# ABS (Actuator) Pump (Nissan Part No: 47600-86E00)



## steve! (Jan 13, 2021)

I need an ABS (Actuator) Pump (Nissan Part No: 47600-86E00) for a 1991 Nissan Maxima SE. Does anyone have this part or could anyone recommend where I could buy a used or rebuilt one?


----------



## VStar650CL (Nov 12, 2020)

It's discontinued, so if you can't find a good JY unit, you'll probably have to get a reman from someplace like BBA.





__





Maxima ABS modulator | 47600-86E00 | | ABS pumps/controllers/modulators | Nissan | Online catalogue | United States | BBA Reman


Maxima ABS modulator | 47600-86E00 | | ABS pumps/controllers/modulators | Nissan | Online catalogue | United States | BBA Reman




mfd.bba-reman.com


----------



## steve! (Jan 13, 2021)

VStar650CL said:


> It's discontinued, so if you can't find a good JY unit, you'll probably have to get a reman from someplace like BBA.
> 
> 
> 
> ...


I tried BBA and they are not responding. May be out of business. My first attempt with a JY (Avnent Solutions LLC) not go well...part was unusable and had to be returned. They cannot find another one so I will have to look elsewhere. Unfortunately, due to liability issues, this is a very hard part to find.


----------



## VStar650CL (Nov 12, 2020)

steve! said:


> Unfortunately, due to liability issues, this is a very hard part to find.
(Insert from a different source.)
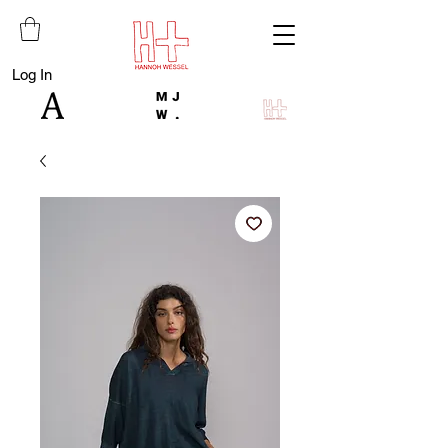
Log In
It isn't just liability, it's also the antiquated silicon. For the most part, the chips used on computer boards before about '95 are all obsolete. You couldn't manufacture clones even if you wanted to. Once the JY's are empty, the only recourse for cars like yours will be converting to parts and wiring from later models or converting to non-ABS brakes.


----------



## steve! (Jan 13, 2021)

I would like to convert to non-ABS brakes...finding a mechanic willing to do the job is the challenge. Mechanic I use wouldn't do it.


----------



## smj999smj (Jan 1, 2006)

They have them listed at Car-part.com, used starting at $75. It's a salvage yard database.


----------



## steve! (Jan 13, 2021)

I decided to give the car to my brother. It's his baby now!


----------



## edmondlll (Mar 21, 2021)

I'm Steve's brother: I will try a replacement used pump but most likely delete the ABS pump. Anybody have the procedure to delete the ABS pump on a 1991 Maxima SE. To date, believe need to replace brake master cylinder, maybe the booster, and run 3 new brake lines. Anybody have step by step procedure?


----------